Take the lines below between the one holding "পরিচালনা, বিভিন্ন বাণিজ্যিক" and the one holding "বিনিয়োগ কার্যক্রমে তাঁদের", inclusive, and copy them exactly. Add nothing.

**** TASK DATA ****

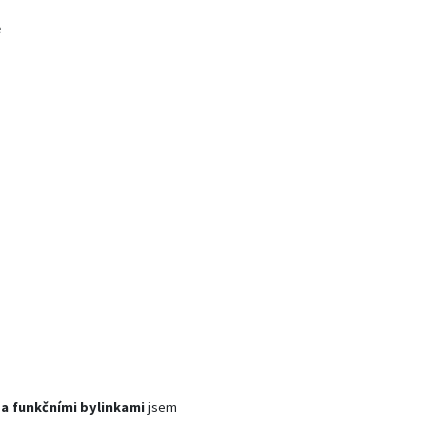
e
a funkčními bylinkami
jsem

****
**** TASK DATA ****

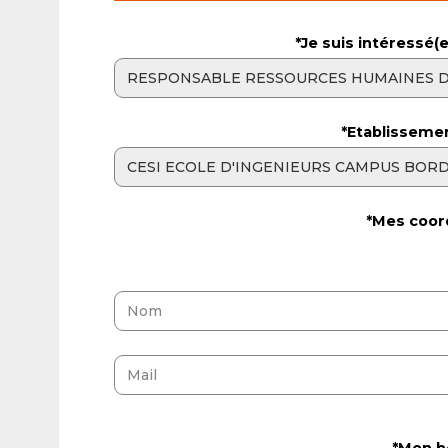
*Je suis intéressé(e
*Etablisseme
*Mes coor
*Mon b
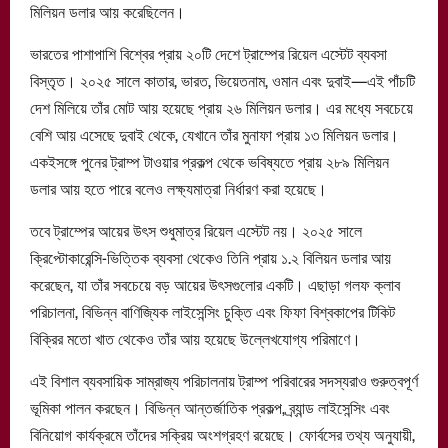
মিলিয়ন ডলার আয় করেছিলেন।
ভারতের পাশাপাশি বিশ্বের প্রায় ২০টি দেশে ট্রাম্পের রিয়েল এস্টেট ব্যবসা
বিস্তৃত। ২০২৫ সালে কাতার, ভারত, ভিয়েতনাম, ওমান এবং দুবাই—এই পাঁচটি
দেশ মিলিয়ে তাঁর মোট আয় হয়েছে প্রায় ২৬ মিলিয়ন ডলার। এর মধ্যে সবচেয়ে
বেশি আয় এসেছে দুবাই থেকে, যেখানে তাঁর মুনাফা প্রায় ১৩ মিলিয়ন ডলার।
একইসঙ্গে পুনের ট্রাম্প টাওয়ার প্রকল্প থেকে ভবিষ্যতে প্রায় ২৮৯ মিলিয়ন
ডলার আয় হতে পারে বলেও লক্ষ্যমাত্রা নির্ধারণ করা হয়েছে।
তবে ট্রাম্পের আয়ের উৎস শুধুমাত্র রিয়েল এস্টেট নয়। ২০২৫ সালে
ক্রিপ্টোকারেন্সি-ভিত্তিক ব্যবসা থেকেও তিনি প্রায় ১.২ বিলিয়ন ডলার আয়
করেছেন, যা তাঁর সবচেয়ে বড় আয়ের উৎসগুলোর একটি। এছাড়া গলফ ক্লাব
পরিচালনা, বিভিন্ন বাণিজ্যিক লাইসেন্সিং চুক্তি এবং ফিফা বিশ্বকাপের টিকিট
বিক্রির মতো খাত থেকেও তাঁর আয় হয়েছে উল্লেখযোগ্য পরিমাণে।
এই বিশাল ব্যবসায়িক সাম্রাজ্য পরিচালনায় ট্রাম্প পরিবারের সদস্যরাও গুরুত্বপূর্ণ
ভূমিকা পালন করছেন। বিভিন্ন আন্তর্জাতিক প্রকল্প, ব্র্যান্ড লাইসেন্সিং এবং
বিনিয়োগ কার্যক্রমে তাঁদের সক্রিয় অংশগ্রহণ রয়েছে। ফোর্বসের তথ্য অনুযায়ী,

****
**** TASK DATA ****

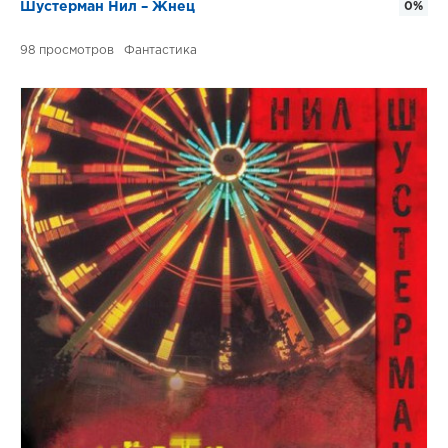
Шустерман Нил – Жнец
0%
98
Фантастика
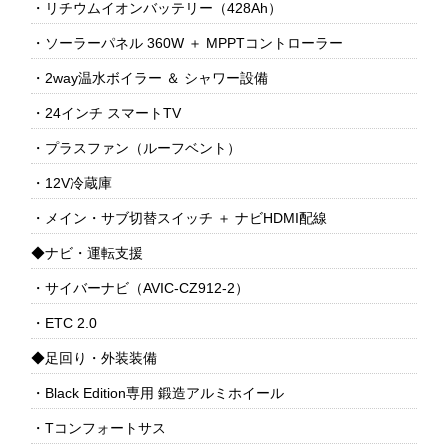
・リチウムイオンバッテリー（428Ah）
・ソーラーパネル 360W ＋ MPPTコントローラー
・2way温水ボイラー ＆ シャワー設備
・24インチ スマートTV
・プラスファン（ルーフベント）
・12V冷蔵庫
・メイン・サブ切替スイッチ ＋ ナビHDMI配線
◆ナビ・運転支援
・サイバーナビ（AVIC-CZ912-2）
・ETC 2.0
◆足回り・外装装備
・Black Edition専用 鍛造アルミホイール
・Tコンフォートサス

****

EXERCISE RESPONSE:
পরিচালনা, বিভিন্ন বাণিজ্যিক লাইসেন্সিং চুক্তি এবং ফিফা বিশ্বকাপের টিকিট
বিক্রির মতো খাত থেকেও তাঁর আয় হয়েছে উল্লেখযোগ্য পরিমাণে।
এই বিশাল ব্যবসায়িক সাম্রাজ্য পরিচালনায় ট্রাম্প পরিবারের সদস্যরাও গুরুত্বপূর্ণ
ভূমিকা পালন করছেন। বিভিন্ন আন্তর্জাতিক প্রকল্প, ব্র্যান্ড লাইসেন্সিং এবং
বিনিয়োগ কার্যক্রমে তাঁদের সক্রিয় অংশগ্রহণ রয়েছে। ফোর্বসের তথ্য অনুযায়ী,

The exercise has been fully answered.